Stephan Boschat lettre Le Badge
Urban Comics a confié le lettrage BD de l’événement Le Badge au studio MAKMA. Ce crossover qui réunit Batman et Flash, les super-héros vedettes de DC Comics, introduit un élément intrigant dans l’univers pas si tranquille de ces personnages. Nous avons posé quelques questions au lettreur Stephan Boschat qui a travaillé sur le livre DC Univers Rebirth : le Badge.
Salut Stephan, tu as récemment lettré Le Badge. Tu as ressenti un certain enjeu ?
Stephan Boschat : Personne n’ignore que Watchmen a marqué un tournant dans le monde des comics. J’adore le relire pour découvrir des petits détails non perçus lors de mes lectures précédentes.
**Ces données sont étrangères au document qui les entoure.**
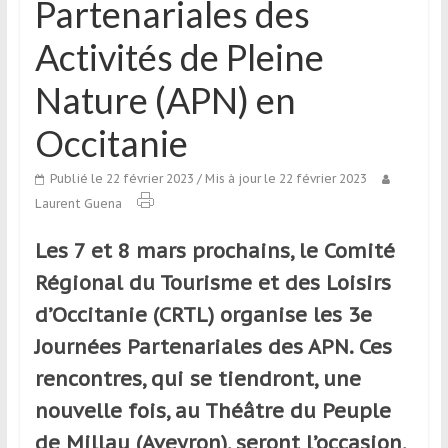
Partenariales des
qui
s’adresse
Activités de Pleine
aux
voyageurs
Nature (APN) en
ponctuels
ou
Occitanie
réguliers,
pratiquants,
Publié le 22 février 2023
/ Mis à jour le 22 février 2023
passionnés
Laurent Guena
ou
Les 7 et 8 mars prochains, le Comité
simples
spectateurs
Régional du Tourisme et des Loisirs
de
d’Occitanie (CRTL) organise les 3e
sport,
Journées Partenariales des APN. Ces
qui
se
rencontres, qui se tiendront, une
déplacent
nouvelle fois, au Théâtre du Peuple
en
de Millau (Aveyron), seront l’occasion,
France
Bref, je mesure l’attente provoquée par la confrontation dans Le Badge des deux univers culte que sont ceux de DC Comics et de Watchmen. Même si je relativise l’importance du lettrage, je sais que je participe au petit bout d’un ensemble sur lequel reposent de grands espoirs. Bref, si c’est mal lettré, peu lisible, ça craint sévèrement. Ouais, j’ai ressenti un petit enjeu quand même. Mais surtout, quand tu reçois la proposition de ton éditeur, tu ressens une petite bouffée de fierté.
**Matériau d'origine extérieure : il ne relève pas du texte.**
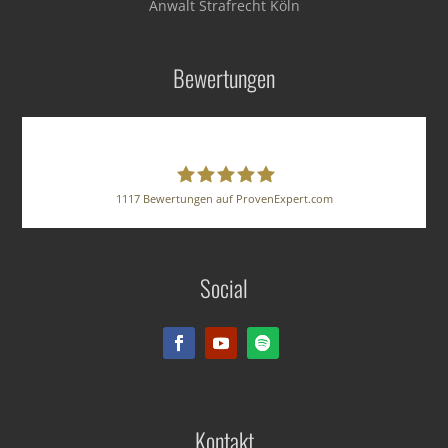
Anwalt Strafrecht Köln
Bewertungen
1117
Bewertungen auf ProvenExpert.com
BUSE HERZ GRUNST
Social
Rechtsanwälte PartG mbB
Kontakt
Est-ce que tu peux nous dire si tu avais des consignes particulières pour ce crossover événement ?
Stephan Boschat : Quand Yann Graf (éditeur chez Urban Comics) m’a transmis le planning, il m’a seulement indiqué qu’il y aurait sans doute un preview du Doomsday Clock dans Le Badge, et qu’il fallait conserver l’épilogue. Le seul truc que je peux indiquer sans spoiler c’est que l’épilogue et le preview sont bel et bien présents dans l’album et que ça donne l’eau à la bouche. Une des consignes principales était de conserver la typo DaveGibbons et ses variantes dans ce cas. Et je peux vous garantir que l’impact graphique de la police de caractères choisie a des conséquences évidentes sur le résultat final.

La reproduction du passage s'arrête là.